Later this year it will be 100 years since the outbreak of the Great War. From this vantage point I really struggle to imagine what it must have been like to live through. So, because it is easy to calculate the date 100 years ago, I have started to read the newspapers from 1914. Not complicated, I just read the newspaper for today's date from 1914. I expect to miss some, much like miss modern news from time to time. But I hope I'll get enough to will give me a better understanding of the pace of the experience in it's own time. Also today's reminiscences include an understanding of how it all played out. The newspapers will report a version of how it was at the time.
I thought I report some of what I'm reading here. This being a web log after all.
So, January 1914.
Some things are much like 2014. Wellington has a Vegetarian Cafe. The street names are recognisable. People are convicted of being drunk and disorderly.
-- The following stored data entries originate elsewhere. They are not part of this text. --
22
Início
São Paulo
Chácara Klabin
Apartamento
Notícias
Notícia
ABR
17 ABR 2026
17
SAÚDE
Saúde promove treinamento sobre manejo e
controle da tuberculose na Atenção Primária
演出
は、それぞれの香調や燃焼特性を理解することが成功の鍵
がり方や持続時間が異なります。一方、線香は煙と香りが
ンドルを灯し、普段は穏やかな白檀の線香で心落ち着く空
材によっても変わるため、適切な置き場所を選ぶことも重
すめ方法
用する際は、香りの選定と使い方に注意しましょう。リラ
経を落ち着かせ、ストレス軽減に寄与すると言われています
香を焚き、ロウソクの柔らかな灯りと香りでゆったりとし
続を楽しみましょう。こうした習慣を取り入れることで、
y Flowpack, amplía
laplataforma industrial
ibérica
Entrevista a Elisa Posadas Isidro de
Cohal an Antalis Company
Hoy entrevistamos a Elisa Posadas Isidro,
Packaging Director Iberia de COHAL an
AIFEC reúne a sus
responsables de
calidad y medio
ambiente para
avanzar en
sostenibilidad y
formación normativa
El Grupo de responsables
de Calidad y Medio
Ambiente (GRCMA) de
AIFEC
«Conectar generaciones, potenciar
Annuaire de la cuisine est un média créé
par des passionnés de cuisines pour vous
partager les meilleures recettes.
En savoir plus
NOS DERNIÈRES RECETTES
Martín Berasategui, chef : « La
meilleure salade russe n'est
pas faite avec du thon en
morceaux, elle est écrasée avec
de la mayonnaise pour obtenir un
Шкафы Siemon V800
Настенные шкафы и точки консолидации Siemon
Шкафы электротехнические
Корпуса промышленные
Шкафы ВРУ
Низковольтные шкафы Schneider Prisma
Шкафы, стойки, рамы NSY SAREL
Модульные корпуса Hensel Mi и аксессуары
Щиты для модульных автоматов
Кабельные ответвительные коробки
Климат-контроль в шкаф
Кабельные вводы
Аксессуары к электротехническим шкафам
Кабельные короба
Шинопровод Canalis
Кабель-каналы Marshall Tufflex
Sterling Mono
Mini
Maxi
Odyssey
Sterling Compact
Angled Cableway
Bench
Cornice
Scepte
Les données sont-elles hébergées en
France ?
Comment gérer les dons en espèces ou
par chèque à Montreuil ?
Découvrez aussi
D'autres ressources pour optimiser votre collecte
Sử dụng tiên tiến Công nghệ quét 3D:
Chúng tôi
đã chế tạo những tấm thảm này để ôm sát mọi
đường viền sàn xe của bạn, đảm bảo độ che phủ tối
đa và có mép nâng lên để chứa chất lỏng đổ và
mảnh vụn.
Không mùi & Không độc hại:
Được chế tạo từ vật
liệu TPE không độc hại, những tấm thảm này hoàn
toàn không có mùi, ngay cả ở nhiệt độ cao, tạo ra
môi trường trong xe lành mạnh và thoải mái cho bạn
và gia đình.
There are indecent assaults and domestic violence. There are violent murders and accidental deaths locally, but newspapers will carefully report any horrible or bizarre death from anywhere in the world. Newtown Park and the Basin Reserve are good places to hold an event.
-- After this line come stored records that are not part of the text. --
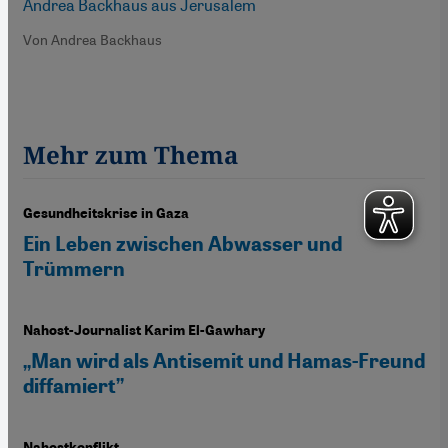
Andrea Backhaus aus Jerusalem
Von Andrea Backhaus
Mehr zum Thema
Gesundheitskrise in Gaza
Ein Leben zwischen Abwasser und
Trümmern
Nahost-Journalist Karim El-Gawhary
„Man wird als Antisemit und Hamas-Freund
diffamiert”
Nahostkonflikt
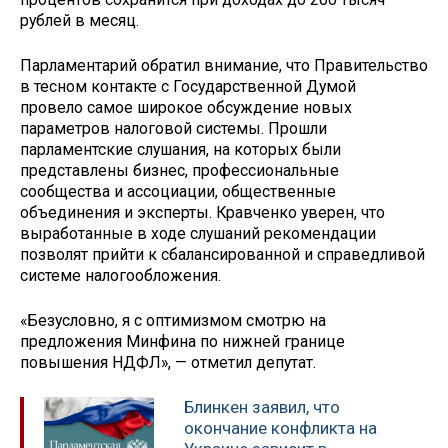
рублей в месяц.
Парламентарий обратил внимание, что Правительство
в тесном контакте с Государственной Думой
провело самое широкое обсуждение новых
параметров налоговой системы. Прошли
парламентские слушания, на которых были
представлены бизнес, профессиональные
сообщества и ассоциации, общественные
объединения и эксперты. Кравченко уверен, что
выработанные в ходе слушаний рекомендации
позволят прийти к сбалансированной и справедливой
системе налогообложения.
«Безусловно, я с оптимизмом смотрю на
предложения Минфина по нижней границе
повышения НДФЛ», — отметил депутат.
Блинкен заявил, что
окончание конфликта на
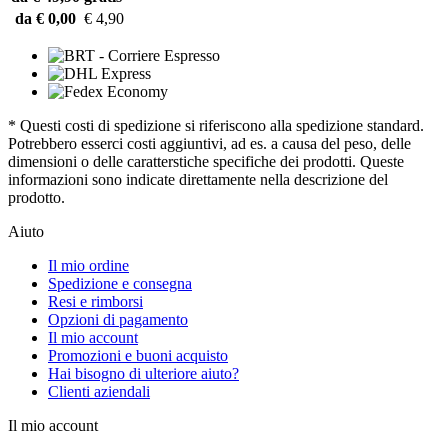
da € 0,00
€ 4,90
* Questi costi di spedizione si riferiscono alla spedizione standard.
Potrebbero esserci costi aggiuntivi, ad es. a causa del peso, delle
dimensioni o delle caratterstiche specifiche dei prodotti. Queste
informazioni sono indicate direttamente nella descrizione del
prodotto.
Aiuto
Il mio ordine
Spedizione e consegna
Resi e rimborsi
Opzioni di pagamento
Il mio account
Promozioni e buoni acquisto
Hai bisogno di ulteriore aiuto?
Clienti aziendali
Il mio account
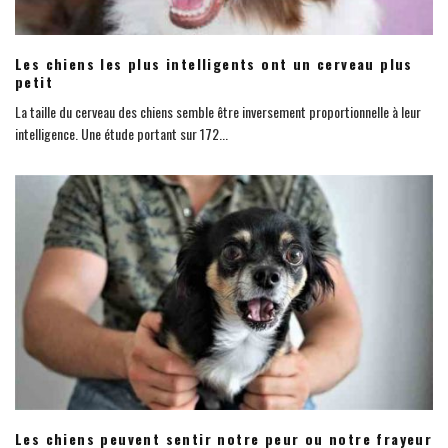
Les chiens les plus intelligents ont un cerveau plus
petit
La taille du cerveau des chiens semble être inversement proportionnelle à leur
intelligence. Une étude portant sur 172
...
Les chiens peuvent sentir notre peur ou notre frayeur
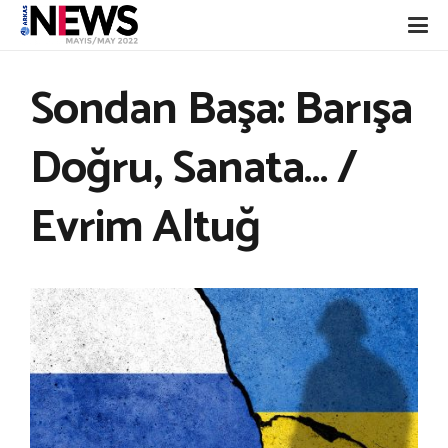
Sondan Başa: Barışa
Doğru, Sanata… /
Evrim Altuğ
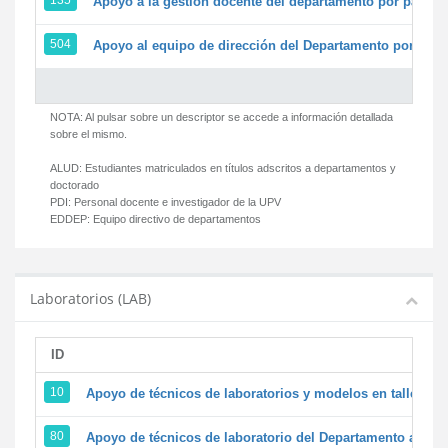
135
Apoyo a la gestión docente del departamento por parte
504
Apoyo al equipo de dirección del Departamento por par
NOTA: Al pulsar sobre un descriptor se accede a información detallada
sobre el mismo.
ALUD:
Estudiantes matriculados en títulos adscritos a departamentos y
doctorado
PDI:
Personal docente e investigador de la UPV
EDDEP:
Equipo directivo de departamentos
Laboratorios (LAB)
ID
D
10
Apoyo de técnicos de laboratorios y modelos en talleres/
80
Apoyo de técnicos de laboratorio del Departamento a la ac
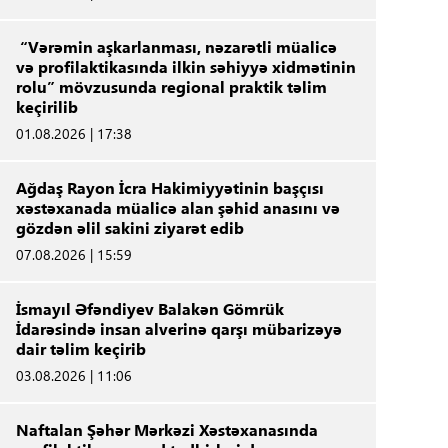
“Vərəmin aşkarlanması, nəzarətli müalicə
və profilaktikasında ilkin səhiyyə xidmətinin
rolu” mövzusunda regional praktik təlim
keçirilib
01.08.2026 | 17:38
Ağdaş Rayon İcra Hakimiyyətinin başçısı
xəstəxanada müalicə alan şəhid anasını və
gözdən əlil sakini ziyarət edib
07.08.2026 | 15:59
İsmayıl Əfəndiyev Balakən Gömrük
İdarəsində insan alverinə qarşı mübarizəyə
dair təlim keçirib
03.08.2026 | 11:06
Naftalan Şəhər Mərkəzi Xəstəxanasında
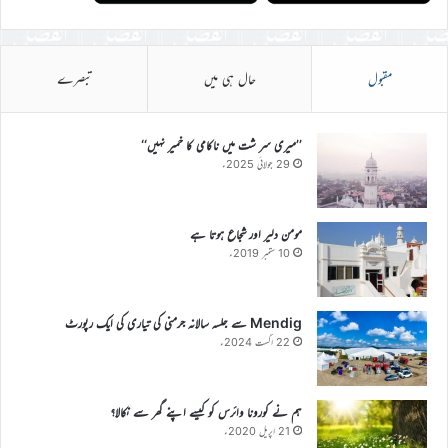
مقبول
حال ہی میں
تبصرے
’’میری سر شت میں ناکامی کا خمیر نہیں‘‘
29 جولائی 2025ء
مومن دلیر اور شجاع ہوتا ہے
10 ستمبر 2019ء
Mendig سے جلسہ سالانہ جرمنی کی تیاری کی ایک رپورٹ
22 اگست 2024ء
ہم نے کورونا وائرس کو کیسے اپنے گھر سے نکالا؟
21 اپریل 2020ء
But, given I think of the 20th century as being 'modern' (for some definition of modern), some things are surprisingly different. For example, coal holds a massive part of people's understanding of energy. There are reports on prices, and reserve amounts. There is some interest in experiments with using oil as a fuel - but it is apparently only practical on boats, as it is very expensive. Aeroplanes are reported on relentlessly (even overseas flights), and the pilots often die. There is a saddlery in Lambton Quay. Good sports smoke cigarettes, and there is a lot of advertising for different brands of tea. Melrose and Karori both have independent borough councils.
And some things don't surprise me, but it was interesting to see them reported locally. Suffragettes are being imprisoned in London, and going on hunger strikes. Strikes and labour issues are going on all over the world and are a major concern (if column inches are anything to go by).
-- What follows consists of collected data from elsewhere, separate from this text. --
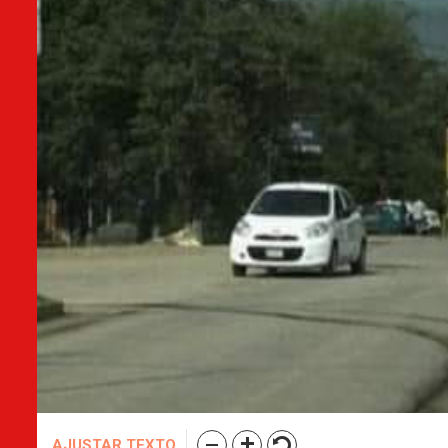
AJUSTAR TEXTO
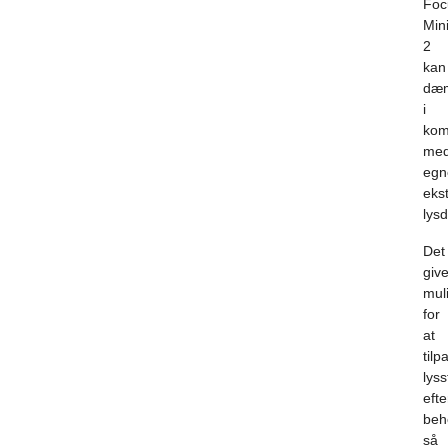
Foc
Min
2
kan
dæ
i
kom
me
egn
eks
lys
Det
give
mul
for
at
tilp
lys
efte
beh
så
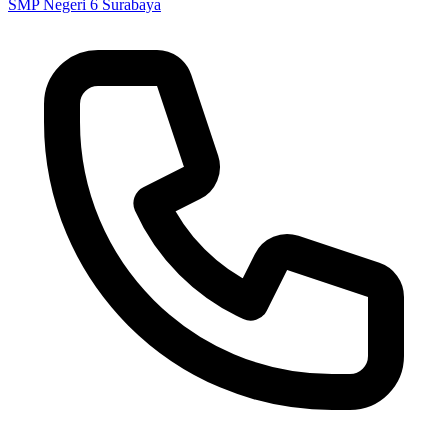
SMP Negeri 6 Surabaya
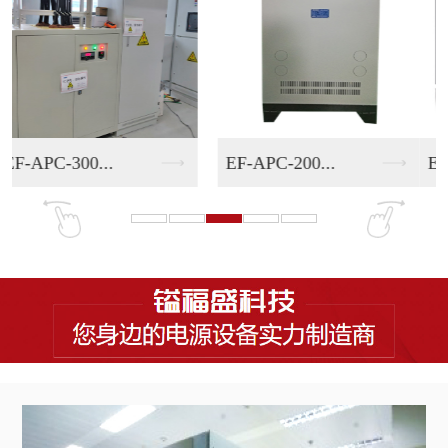
EF-AHN系列三进...
EF-AFN系列模块...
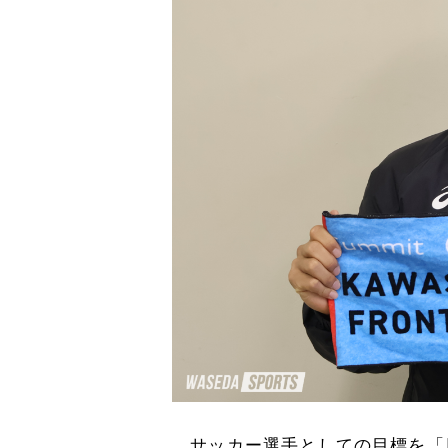
サッカー選手としての目標を「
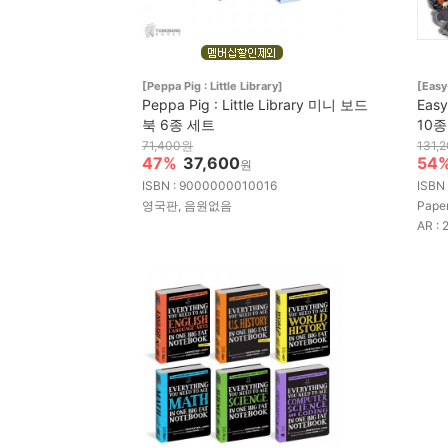
[Peppa Pig : Little Library]
[Easy
Peppa Pig : Little Library 미니 보드
Eas
북 6종 세트
10종
71,400원
131,
47%
37,600
54
원
ISBN : 9000000010016
ISBN
영국판, 음원없음
Pape
AR : 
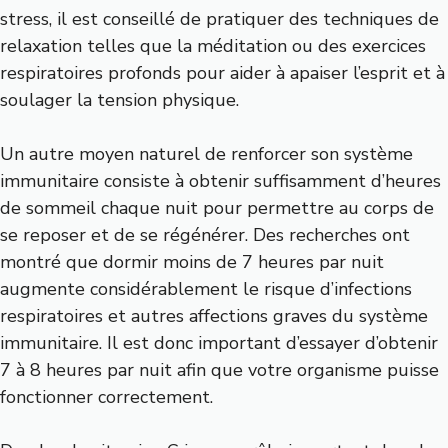
stress, il est conseillé de pratiquer des techniques de
relaxation telles que la méditation ou des exercices
respiratoires profonds pour aider à apaiser l’esprit et à
soulager la tension physique.
Un autre moyen naturel de renforcer son système
immunitaire consiste à obtenir suffisamment d’heures
de sommeil chaque nuit pour permettre au corps de
se reposer et de se régénérer. Des recherches ont
montré que dormir moins de 7 heures par nuit
augmente considérablement le risque d’infections
respiratoires et autres affections graves du système
immunitaire. Il est donc important d’essayer d’obtenir
7 à 8 heures par nuit afin que votre organisme puisse
fonctionner correctement.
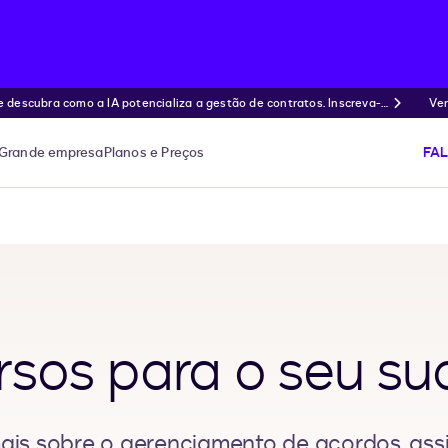
ubra como a IA potencializa a gestão de contratos. Inscreva-s
Ven
Grande empresa
Planos e Preços
FA
rsos para o seu su
is sobre o gerenciamento de acordos, assi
As I expected, but was still slightly surprised to see: ships are a main form of transport and they go to pretty much every port in New Zealand (Patea, for example). Horse racing is more important than cricket (I don't know about rugby as the season hasn't started yet).
There are some things which I noted for personal reasons. Te Aro primary school and Mitchelltown primary school have just amicably agreed to amalgamate; so long as the Mitchelltown principal gets the top job at Te Aro. The Salvation Army training centre is being finished (I think that's the huge, ornate building at the bottom of Aro St). Wilson's Bush has only recently been vested in the Wellington City Council (having previously been central government).
And some things are just plain depressing. Racism is practically seen as a duty (Fijian Indians may be British citizens, but we do wish they wouldn't come to Wellington). South Africa is shockingly racist and violent. The royal families of Europe are going about their business being subtly approved of by The Dominion. Apparently Prince Franz Ferdinand discovered he really likes New Zealand and Australia on a recent tour. And the Tzarina Eleanora is apparently a lovely person, and a kind friend to the Crown prince of Bulgaria. That's the thing about newspapers, they're not a history, they only know their own past.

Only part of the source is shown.